明日を生きる多発性骨髄腫患者の日常

元大学教員が綴るこれまでの経過と現在 。なお、入院と本格治療の経験については、00から34あたりまでをお読みください。 。

明日を生きる多発性骨髄腫患者の日常67 人間魚雷「回天」

こんにちは。

 

今日で、ダラキューロによる治療第5クールが終了しました。来週はお休みで、再来週から第6クールですが、正月休みを挟むことになるので、若干変則的になるようです。薬による副作用は今のところ顕著なものはありませんが、まあ今夜あたりから現れてくるものもあるようなので、とにかくしばらくは、おとなしくしているつもりです。

 

さて、今回は前回の続き、というか補足です。

瀬戸内海には実に多くの島が浮かんでいますが、その中に、山口県周南市の沖合約10kmに、大津島という細長い島があります。橋はかかっていませんので、本州との往来には、一日7往復あるフェリーを使うしかありません。そのせいか、観光客の数は少なく、大変落ち着いた雰囲気の島です。

この島はかつて、大津島本島と馬島というふたつの島で構成されていましたが、ある事情で埋め立てられ、ひとつの島になったという歴史があります。そして、その事情とは、太平洋戦争時における人間魚雷「回天」の発射基地を作るとともに、訓練基地も含めて周辺を整備する、というものだったのです。瀬戸内地方が比較的穏やかな気候であったこと、当時の巨大軍事拠点であった呉がすぐ近くにあったことなどが、ここが基地として選ばれた理由だったようです。

では「回天」とはどのような兵器だったのか。ごく簡単に言えば、魚雷に外筒を被せて気蓄タンク(酸素)の間に一人乗りのスペースを設け、簡単な操縦装置によって、敵艦に体当たりする、というものでした。戦闘機に大量の爆弾と片道分だけの燃料を積み込んで、敵の拠点に突っ込んでいく「神風特攻隊」という特殊飛行機部隊は有名ですよね。あれの魚雷バージョンだと思えば、間違いないようです。爆弾を積むために、全長は14mほどありましたが、直径はわずか1mなので、居住空間としての快適性はゼロ。というか、そもそも一度出撃したら、二度と帰ってこないということを前提につくられたものだったのです。ちなみに「回天」という名前には、「天を回らし戦局を逆転させる」という思いが込められていたそうで、既に戦況が相当悪化していたことを如実に物語っています。

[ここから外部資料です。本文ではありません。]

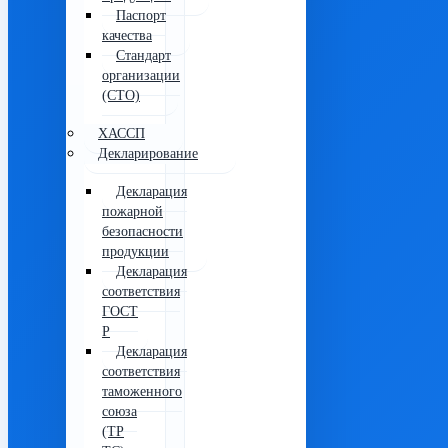
Паспорт
качества
Стандарт
организации
(СТО)
ХАССП
Декларирование
Декларация
пожарной
безопасности
продукции
Декларация
соответствия
ГОСТ
Р
Декларация
соответствия
таможенного
союза
(ТР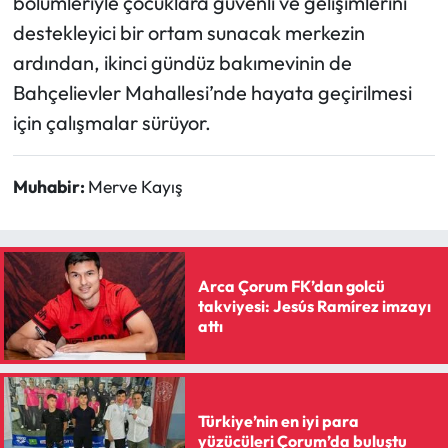
bölümleriyle çocuklara güvenli ve gelişimlerini
destekleyici bir ortam sunacak merkezin
ardından, ikinci gündüz bakımevinin de
Bahçelievler Mahallesi’nde hayata geçirilmesi
için çalışmalar sürüyor.
Muhabir:
Merve Kayış
Arca Çorum FK’dan golcü
takviyesi: Jesús Ramírez imzayı
attı
Türkiye’nin en iyi para
yüzücüleri Çorum’da buluştu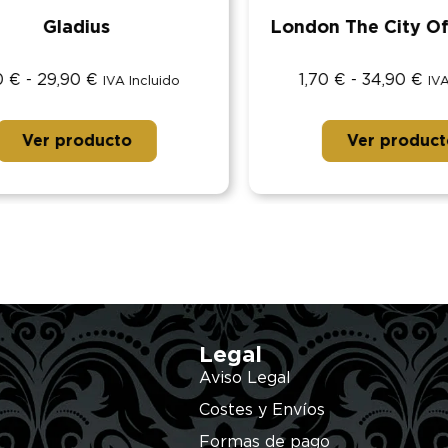
Gladius
London The City Of 
€
-
29,90
€
1,70
€
-
34,90
€
IVA Incluido
IVA I
Ver producto
Ver producto
Legal
Aviso Legal
Costes y Envíos
Formas de pago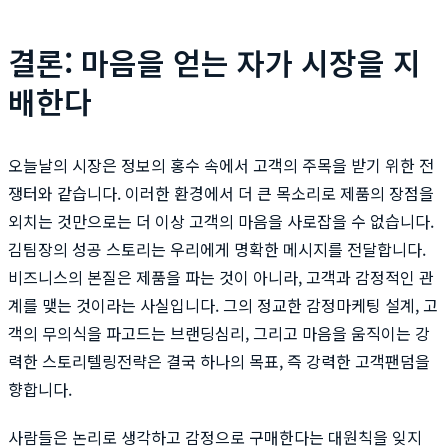
결론: 마음을 얻는 자가 시장을 지
배한다
오늘날의 시장은 정보의 홍수 속에서 고객의 주목을 받기 위한 전
쟁터와 같습니다. 이러한 환경에서 더 큰 목소리로 제품의 장점을
외치는 것만으로는 더 이상 고객의 마음을 사로잡을 수 없습니다.
김팀장의 성공 스토리는 우리에게 명확한 메시지를 전달합니다.
비즈니스의 본질은 제품을 파는 것이 아니라, 고객과 감정적인 관
계를 맺는 것이라는 사실입니다. 그의 정교한 감정마케팅 설계, 고
객의 무의식을 파고드는 브랜딩심리, 그리고 마음을 움직이는 강
력한 스토리텔링전략은 결국 하나의 목표, 즉 강력한 고객팬덤을
향합니다.
사람들은 논리로 생각하고 감정으로 구매한다는 대원칙을 잊지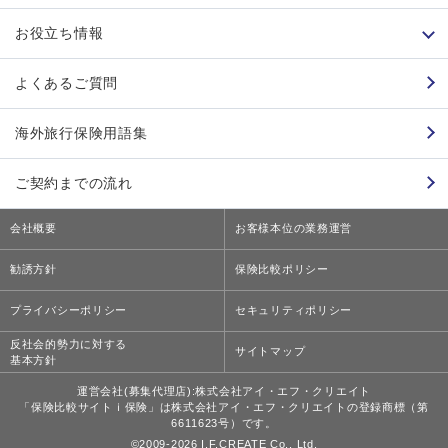
お役立ち情報
よくあるご質問
海外旅行保険用語集
ご契約までの流れ
会社概要
お客様本位の業務運営
勧誘方針
保険比較ポリシー
プライバシーポリシー
セキュリティポリシー
反社会的勢力に対する
サイトマップ
基本方針
運営会社(募集代理店):株式会社アイ・エフ・クリエイト
「保険比較サイトｉ保険」は株式会社アイ・エフ・クリエイトの登録商標（第
6611623号）です。
©2009-
2026
I.F.CREATE Co., Ltd.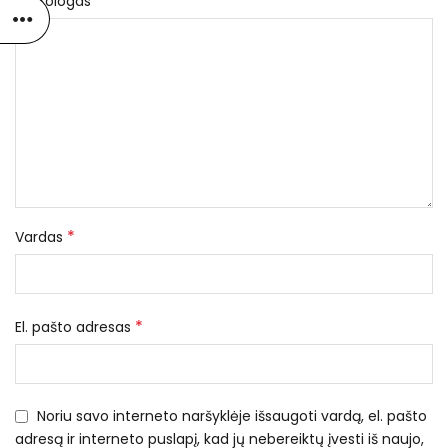
*
Nekrologas
*
Vardas
*
El. pašto adresas
Noriu savo interneto naršyklėje išsaugoti vardą, el. pašto
adresą ir interneto puslapį, kad jų nebereiktų įvesti iš naujo,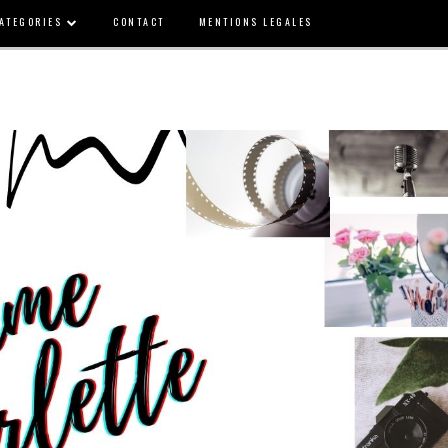
ATEGORIES
CONTACT
MENTIONS LEGALES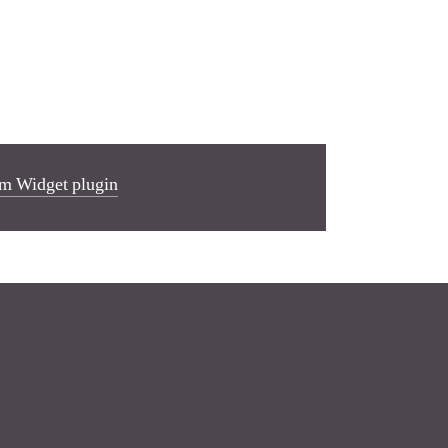
m Widget plugin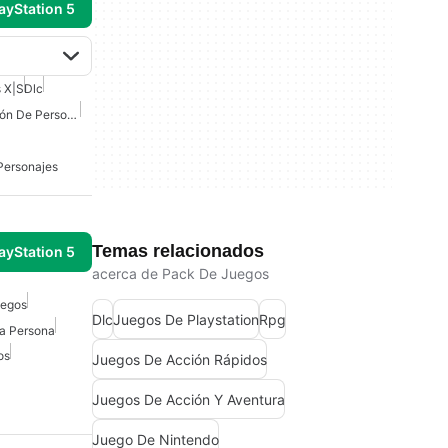
ayStation 5
s X|S
Dlc
Juegos De Personalización De Personajes
Personajes
Temas relacionados
ayStation 5
acerca de Pack De Juegos
uegos
Dlc
Juegos De Playstation
Rpg
ra Persona
os
Juegos De Acción Rápidos
Juegos De Acción Y Aventura
Juego De Nintendo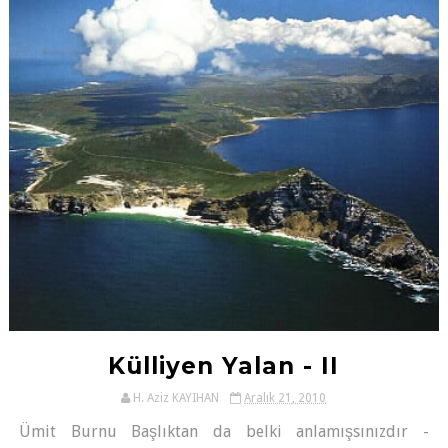
Külliyen Yalan - II
H. Aziz KAYIHAN
Aralık 21, 2010
Ümit Burnu Başlıktan da belki anlamışsınızdır -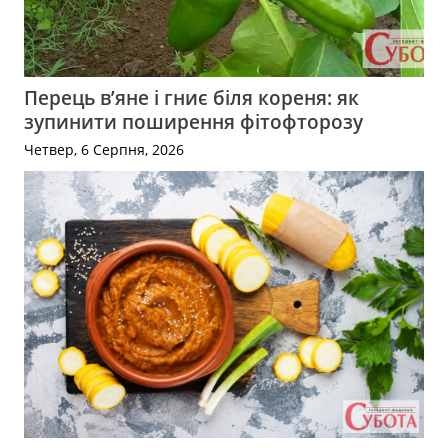
Перець в’яне і гниє біля кореня: як
зупинити поширення фітофторозу
Четвер, 6 Серпня, 2026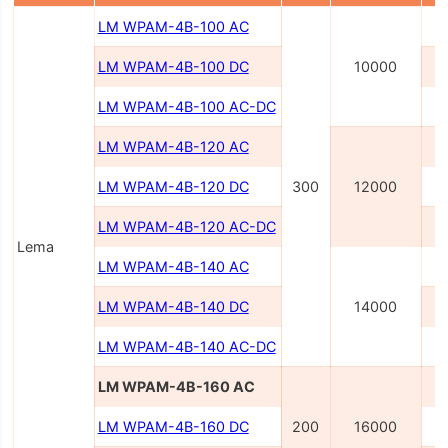
LM WPAM-4B-100 AC
LM WPAM-4B-100 DC
10000
LM WPAM-4B-100 AC-DC
2
LM WPAM-4B-120 AC
LM WPAM-4B-120 DC
300
12000
LM WPAM-4B-120 AC-DC
2
Lema
LM WPAM-4B-140 AC
LM WPAM-4B-140 DC
14000
LM WPAM-4B-140 AC-DC
2
LM WPAM-4B-160 AC
LM WPAM-4B-160 DC
200
16000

ところがこの「回天」、配備され、実用段階に至ったのが1944年9月ということで、結局は、幸か不幸か、さほどの戦果をあげることなく、終戦を迎えてしまいます。つまり、厳しい訓練を受け、相当の覚悟をしていたにもかかわらず、出撃せずに生き残った人たちが相当数いたのです。そして、その証言を収めたビデオを、大津島にある「回天記念館」で見ることができる、というわけです。

彼等がどんな思いで訓練を受けていたのか、そして戦後は、どんな思いで生き続けたのか。そのことを想像すると、本当にやり切れない気持ちになります。稼働期間は1年弱だったとはいえ、実際に出撃し、命を散らすことになった人もある程度いらっしゃることは事実であり、そんな簡単に「生き残って良かった」などと手放しで喜ぶことはできなかったでしょう。

なお、現地の神社では今でも毎年慰霊祭が開かれているそうです。

ここは、周辺に有名観光地があるわけではありませんが、一度訪れてみる価値はあると思います。

どうしようもない病気によって「自分は死ぬかもしれない」と思った経験のある身としては、どんな理由があるにせよ、他人の命を奪おうとする行為やその道具、さらに言うならば自分の命を奪うような行為も、激しく憎悪してしまいます。

皆さんは、谷川俊太郎の「死んだ男の残したものは」という詩をご存じでしょうか。著作権配慮の観点から、ここに転載することは控えますが、武満徹がとてもシンプルながら、とても印象的な曲をつけており、ジャンルを超えてさまざまな歌手が歌い継いでいます。ご存じのない方は、ぜひ一度聴いてみてください。

 

今回は、かなり重い話になってしまいました。次回は少し軽い話題を書くつもりですので、また、おつきあいください。

 

今回も最後まで読んでくださり、ありがとうございました。